Produce an exact copy of the first line of the data below and each line after it, please, up to and including the one with "Tiêm bù thể tích có chọn lọc ở bên môi".

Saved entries
===
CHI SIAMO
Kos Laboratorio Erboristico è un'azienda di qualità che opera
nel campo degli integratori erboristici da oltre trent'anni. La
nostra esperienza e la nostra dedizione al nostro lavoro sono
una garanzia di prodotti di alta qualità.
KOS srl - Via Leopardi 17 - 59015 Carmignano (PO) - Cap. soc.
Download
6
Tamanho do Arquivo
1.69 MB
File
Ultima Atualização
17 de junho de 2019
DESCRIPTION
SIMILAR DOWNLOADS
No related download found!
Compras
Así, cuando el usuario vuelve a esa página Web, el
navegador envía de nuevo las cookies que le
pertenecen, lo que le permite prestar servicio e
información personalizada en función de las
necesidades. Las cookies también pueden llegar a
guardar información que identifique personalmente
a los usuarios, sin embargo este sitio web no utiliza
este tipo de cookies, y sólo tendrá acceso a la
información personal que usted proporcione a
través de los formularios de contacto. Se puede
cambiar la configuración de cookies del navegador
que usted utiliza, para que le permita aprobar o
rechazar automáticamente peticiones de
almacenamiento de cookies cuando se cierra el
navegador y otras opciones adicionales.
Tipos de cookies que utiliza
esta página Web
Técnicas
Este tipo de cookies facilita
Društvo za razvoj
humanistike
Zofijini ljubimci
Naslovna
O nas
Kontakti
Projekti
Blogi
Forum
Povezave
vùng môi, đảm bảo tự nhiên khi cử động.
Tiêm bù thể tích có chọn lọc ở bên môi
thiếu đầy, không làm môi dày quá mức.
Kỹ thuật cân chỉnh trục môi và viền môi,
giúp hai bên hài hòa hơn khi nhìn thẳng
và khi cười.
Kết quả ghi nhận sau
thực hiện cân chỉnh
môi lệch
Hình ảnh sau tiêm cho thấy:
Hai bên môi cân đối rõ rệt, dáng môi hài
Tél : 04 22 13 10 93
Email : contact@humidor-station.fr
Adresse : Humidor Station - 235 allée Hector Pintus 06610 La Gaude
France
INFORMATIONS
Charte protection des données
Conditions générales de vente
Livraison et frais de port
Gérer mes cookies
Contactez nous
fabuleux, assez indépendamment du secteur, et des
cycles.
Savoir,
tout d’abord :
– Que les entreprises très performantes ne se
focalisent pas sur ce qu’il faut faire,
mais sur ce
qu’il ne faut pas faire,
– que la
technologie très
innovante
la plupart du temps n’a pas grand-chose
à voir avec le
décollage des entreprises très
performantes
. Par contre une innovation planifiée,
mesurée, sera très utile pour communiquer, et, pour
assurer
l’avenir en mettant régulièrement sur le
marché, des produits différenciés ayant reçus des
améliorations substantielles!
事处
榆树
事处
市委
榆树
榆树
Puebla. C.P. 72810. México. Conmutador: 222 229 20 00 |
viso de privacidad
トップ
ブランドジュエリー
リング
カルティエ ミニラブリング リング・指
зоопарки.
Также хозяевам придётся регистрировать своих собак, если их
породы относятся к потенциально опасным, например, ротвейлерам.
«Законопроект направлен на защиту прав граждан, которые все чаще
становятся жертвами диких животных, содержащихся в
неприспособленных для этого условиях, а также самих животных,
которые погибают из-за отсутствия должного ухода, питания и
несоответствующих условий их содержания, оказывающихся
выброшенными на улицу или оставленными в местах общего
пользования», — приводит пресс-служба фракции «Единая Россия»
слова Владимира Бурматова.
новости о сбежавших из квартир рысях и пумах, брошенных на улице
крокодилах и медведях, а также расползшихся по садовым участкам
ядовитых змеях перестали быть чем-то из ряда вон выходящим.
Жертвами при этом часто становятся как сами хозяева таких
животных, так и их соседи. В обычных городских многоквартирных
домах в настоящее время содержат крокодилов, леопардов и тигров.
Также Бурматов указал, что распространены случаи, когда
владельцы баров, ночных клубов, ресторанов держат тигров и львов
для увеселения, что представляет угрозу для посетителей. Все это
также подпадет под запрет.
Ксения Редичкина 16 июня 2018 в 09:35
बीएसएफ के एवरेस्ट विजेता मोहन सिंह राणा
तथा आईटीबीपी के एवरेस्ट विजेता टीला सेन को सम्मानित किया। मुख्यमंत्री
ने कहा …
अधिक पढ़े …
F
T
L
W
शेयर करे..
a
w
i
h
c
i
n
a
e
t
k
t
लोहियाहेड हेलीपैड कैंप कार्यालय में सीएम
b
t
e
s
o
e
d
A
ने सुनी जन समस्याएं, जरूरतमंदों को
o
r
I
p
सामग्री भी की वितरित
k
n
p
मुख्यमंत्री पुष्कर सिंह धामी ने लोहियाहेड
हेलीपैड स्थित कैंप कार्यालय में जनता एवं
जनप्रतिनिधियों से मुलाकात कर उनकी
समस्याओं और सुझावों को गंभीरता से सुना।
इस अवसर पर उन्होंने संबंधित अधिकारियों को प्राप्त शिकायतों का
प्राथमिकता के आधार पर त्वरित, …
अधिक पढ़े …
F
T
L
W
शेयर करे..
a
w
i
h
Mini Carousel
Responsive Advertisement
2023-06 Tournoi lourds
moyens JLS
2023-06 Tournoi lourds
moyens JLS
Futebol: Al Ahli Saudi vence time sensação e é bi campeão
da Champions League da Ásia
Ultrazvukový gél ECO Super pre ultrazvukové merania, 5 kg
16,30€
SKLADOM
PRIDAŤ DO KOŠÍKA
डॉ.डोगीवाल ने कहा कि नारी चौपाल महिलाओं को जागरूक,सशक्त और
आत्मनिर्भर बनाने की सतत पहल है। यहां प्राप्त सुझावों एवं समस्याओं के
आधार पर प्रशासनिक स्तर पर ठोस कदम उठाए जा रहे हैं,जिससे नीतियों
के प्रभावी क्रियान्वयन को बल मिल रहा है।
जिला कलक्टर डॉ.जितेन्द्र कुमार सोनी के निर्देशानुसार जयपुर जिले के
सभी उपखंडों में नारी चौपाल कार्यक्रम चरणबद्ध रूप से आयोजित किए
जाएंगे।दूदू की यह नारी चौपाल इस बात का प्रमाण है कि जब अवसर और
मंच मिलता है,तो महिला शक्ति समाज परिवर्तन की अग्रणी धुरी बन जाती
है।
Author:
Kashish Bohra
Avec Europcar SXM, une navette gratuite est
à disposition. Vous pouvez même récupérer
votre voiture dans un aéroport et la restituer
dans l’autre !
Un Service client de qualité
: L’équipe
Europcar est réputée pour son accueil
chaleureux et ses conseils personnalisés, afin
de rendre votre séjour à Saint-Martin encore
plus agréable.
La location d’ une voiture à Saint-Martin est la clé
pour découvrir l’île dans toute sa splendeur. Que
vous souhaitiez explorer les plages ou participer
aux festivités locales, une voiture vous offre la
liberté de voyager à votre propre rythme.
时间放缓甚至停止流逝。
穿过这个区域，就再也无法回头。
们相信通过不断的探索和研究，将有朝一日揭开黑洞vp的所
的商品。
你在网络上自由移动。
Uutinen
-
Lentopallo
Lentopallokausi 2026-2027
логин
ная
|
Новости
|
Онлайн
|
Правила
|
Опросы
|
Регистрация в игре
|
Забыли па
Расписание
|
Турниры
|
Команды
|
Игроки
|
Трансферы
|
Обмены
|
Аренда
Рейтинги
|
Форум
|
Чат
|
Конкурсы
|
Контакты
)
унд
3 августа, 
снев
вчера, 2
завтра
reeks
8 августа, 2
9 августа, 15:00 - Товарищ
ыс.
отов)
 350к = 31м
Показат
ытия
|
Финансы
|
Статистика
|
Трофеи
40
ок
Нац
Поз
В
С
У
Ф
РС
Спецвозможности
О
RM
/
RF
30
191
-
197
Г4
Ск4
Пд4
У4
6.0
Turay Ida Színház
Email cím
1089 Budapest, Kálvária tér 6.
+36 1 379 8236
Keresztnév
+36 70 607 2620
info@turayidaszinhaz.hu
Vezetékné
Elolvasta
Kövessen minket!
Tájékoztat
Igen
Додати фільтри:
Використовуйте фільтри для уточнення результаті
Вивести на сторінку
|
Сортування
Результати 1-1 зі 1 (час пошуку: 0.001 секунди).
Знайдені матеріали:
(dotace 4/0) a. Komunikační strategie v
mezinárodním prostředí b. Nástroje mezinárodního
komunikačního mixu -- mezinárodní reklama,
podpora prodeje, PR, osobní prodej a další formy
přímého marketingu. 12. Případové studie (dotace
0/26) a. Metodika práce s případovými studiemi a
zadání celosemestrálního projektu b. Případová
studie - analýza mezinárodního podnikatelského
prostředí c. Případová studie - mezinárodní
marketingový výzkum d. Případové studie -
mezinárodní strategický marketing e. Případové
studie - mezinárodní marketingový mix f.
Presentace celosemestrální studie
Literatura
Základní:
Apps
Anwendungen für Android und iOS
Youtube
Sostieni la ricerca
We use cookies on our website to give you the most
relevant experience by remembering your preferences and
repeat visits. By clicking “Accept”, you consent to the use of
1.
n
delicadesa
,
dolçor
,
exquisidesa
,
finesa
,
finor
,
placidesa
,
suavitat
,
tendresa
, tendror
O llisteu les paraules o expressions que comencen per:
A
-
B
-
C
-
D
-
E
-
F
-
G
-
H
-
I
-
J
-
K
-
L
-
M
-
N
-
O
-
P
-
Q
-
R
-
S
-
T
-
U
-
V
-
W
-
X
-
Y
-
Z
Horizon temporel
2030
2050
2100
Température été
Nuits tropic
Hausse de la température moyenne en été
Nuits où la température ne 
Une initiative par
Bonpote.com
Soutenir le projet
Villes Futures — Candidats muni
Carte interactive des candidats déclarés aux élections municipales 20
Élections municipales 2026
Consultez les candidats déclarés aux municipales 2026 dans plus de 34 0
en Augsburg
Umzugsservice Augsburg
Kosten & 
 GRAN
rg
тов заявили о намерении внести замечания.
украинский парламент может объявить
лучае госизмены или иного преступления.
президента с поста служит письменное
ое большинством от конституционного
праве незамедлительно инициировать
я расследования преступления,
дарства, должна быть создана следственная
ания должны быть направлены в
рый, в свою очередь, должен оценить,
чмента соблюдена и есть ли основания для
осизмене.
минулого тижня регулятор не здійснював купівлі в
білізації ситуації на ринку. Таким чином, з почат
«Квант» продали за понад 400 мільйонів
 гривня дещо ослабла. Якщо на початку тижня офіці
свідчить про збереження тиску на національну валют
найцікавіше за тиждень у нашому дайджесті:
===
Task solution
CHI SIAMO
Kos Laboratorio Erboristico è un'azienda di qualità che opera
nel campo degli integratori erboristici da oltre trent'anni. La
nostra esperienza e la nostra dedizione al nostro lavoro sono
una garanzia di prodotti di alta qualità.
KOS srl - Via Leopardi 17 - 59015 Carmignano (PO) - Cap. soc.
Download
6
Tamanho do Arquivo
1.69 MB
File
Ultima Atualização
17 de junho de 2019
DESCRIPTION
SIMILAR DOWNLOADS
No related download found!
Compras
Así, cuando el usuario vuelve a esa página Web, el
navegador envía de nuevo las cookies que le
pertenecen, lo que le permite prestar servicio e
información personalizada en función de las
necesidades. Las cookies también pueden llegar a
guardar información que identifique personalmente
a los usuarios, sin embargo este sitio web no utiliza
este tipo de cookies, y sólo tendrá acceso a la
información personal que usted proporcione a
través de los formularios de contacto. Se puede
cambiar la configuración de cookies del navegador
que usted utiliza, para que le permita aprobar o
rechazar automáticamente peticiones de
almacenamiento de cookies cuando se cierra el
navegador y otras opciones adicionales.
Tipos de cookies que utiliza
esta página Web
Técnicas
Este tipo de cookies facilita
Društvo za razvoj
humanistike
Zofijini ljubimci
Naslovna
O nas
Kontakti
Projekti
Blogi
Forum
Povezave
vùng môi, đảm bảo tự nhiên khi cử động.
Tiêm bù thể tích có chọn lọc ở bên môi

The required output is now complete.